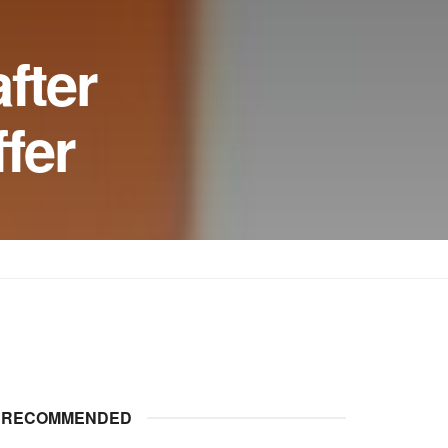
fter
ffer
RECOMMENDED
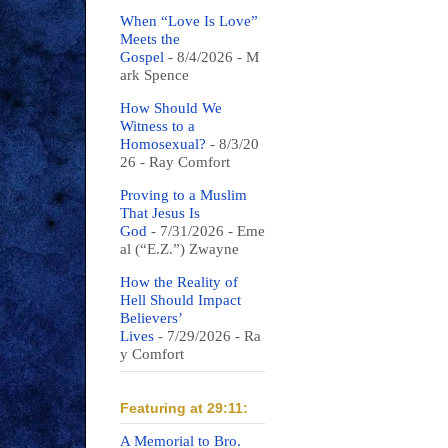
When “Love Is Love”
Meets the
Gospel
- 8/4/2026
- M
ark Spence
How Should We
Witness to a
Homosexual?
- 8/3/20
26
- Ray Comfort
Proving to a Muslim
That Jesus Is
God
- 7/31/2026
- Eme
al (“E.Z.”) Zwayne
How the Reality of
Hell Should Impact
Believers’
Lives
- 7/29/2026
- Ra
y Comfort
Featuring at 29:11:
A Memorial to Bro.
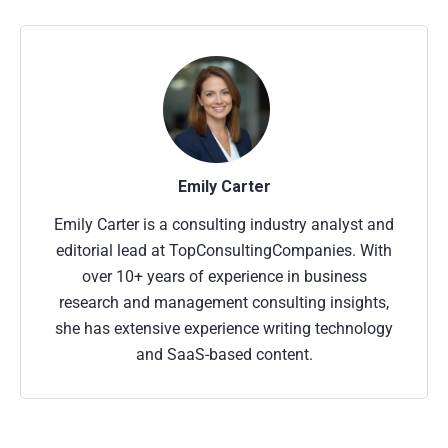
Emily Carter
Emily Carter is a consulting industry analyst and
editorial lead at TopConsultingCompanies. With
over 10+ years of experience in business
research and management consulting insights,
she has extensive experience writing technology
and SaaS-based content.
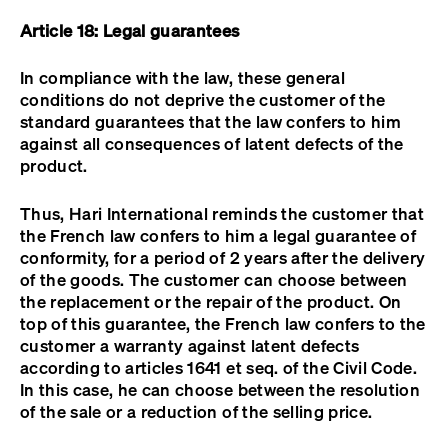
Article 18: Legal guarantees
In compliance with the law, these general
conditions do not deprive the customer of the
standard guarantees that the law confers to him
against all consequences of latent defects of the
product.
Thus, Hari International reminds the customer that
the French law confers to him a legal guarantee of
conformity, for a period of 2 years after the delivery
of the goods. The customer can choose between
the replacement or the repair of the product. On
top of this guarantee, the French law confers to the
customer a warranty against latent defects
according to articles 1641 et seq. of the Civil Code.
In this case, he can choose between the resolution
of the sale or a reduction of the selling price.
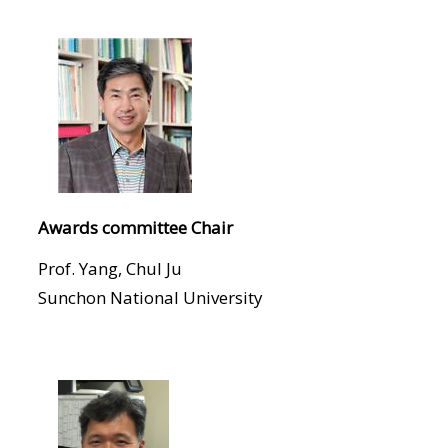
Awards committee Chair
Prof. Yang, Chul Ju
Sunchon National University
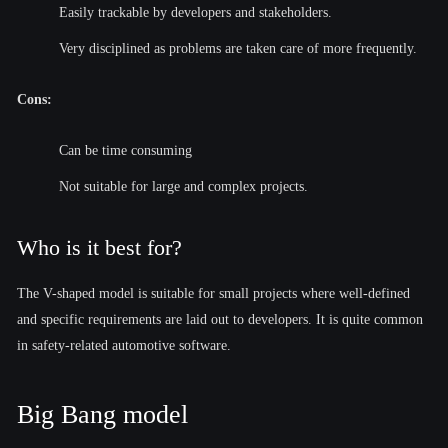
Easily trackable by developers and stakeholders.
Very disciplined as problems are taken care of more frequently.
Cons:
Can be time consuming
Not suitable for large and complex projects.
Who is it best for?
The V-shaped model is suitable for small projects where well-defined
and specific requirements are laid out to developers. It is quite common
in safety-related automotive software.
Big Bang model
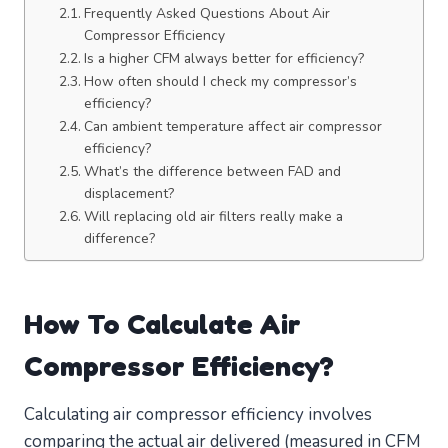
Frequently Asked Questions About Air
Compressor Efficiency
Is a higher CFM always better for efficiency?
How often should I check my compressor’s
efficiency?
Can ambient temperature affect air compressor
efficiency?
What’s the difference between FAD and
displacement?
Will replacing old air filters really make a
difference?
How To Calculate Air
Compressor Efficiency?
Calculating air compressor efficiency involves
comparing the actual air delivered (measured in CFM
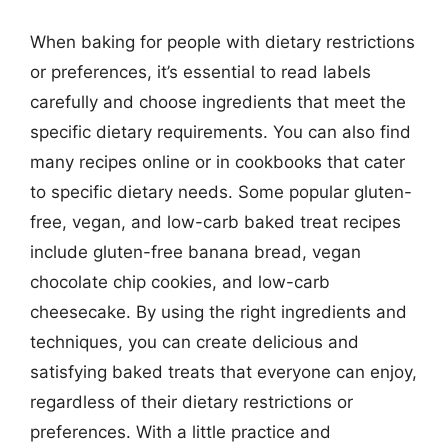
When baking for people with dietary restrictions
or preferences, it’s essential to read labels
carefully and choose ingredients that meet the
specific dietary requirements. You can also find
many recipes online or in cookbooks that cater
to specific dietary needs. Some popular gluten-
free, vegan, and low-carb baked treat recipes
include gluten-free banana bread, vegan
chocolate chip cookies, and low-carb
cheesecake. By using the right ingredients and
techniques, you can create delicious and
satisfying baked treats that everyone can enjoy,
regardless of their dietary restrictions or
preferences. With a little practice and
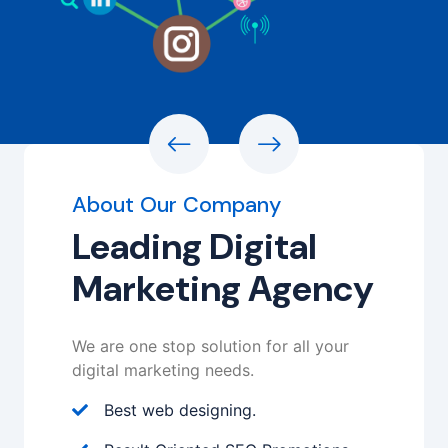
About Our Company
Leading Digital
Marketing Agency
We are one stop solution for all your
digital marketing needs.
Best web designing.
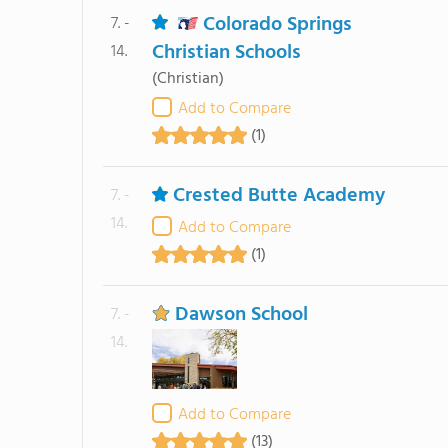
Colorado Springs
7. -
Christian Schools
14.
(Christian)
Add to Compare
(1)
Crested Butte Academy
7. -
14.
Add to Compare
(1)
Dawson School
7. -
14.
Add to Compare
(13)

--- --- ---

- _Task to carry out_:
Copy every single line of the material above that holds "needs".

- _Reply to the task_:
to specific dietary needs. Some popular gluten-
digital marketing needs.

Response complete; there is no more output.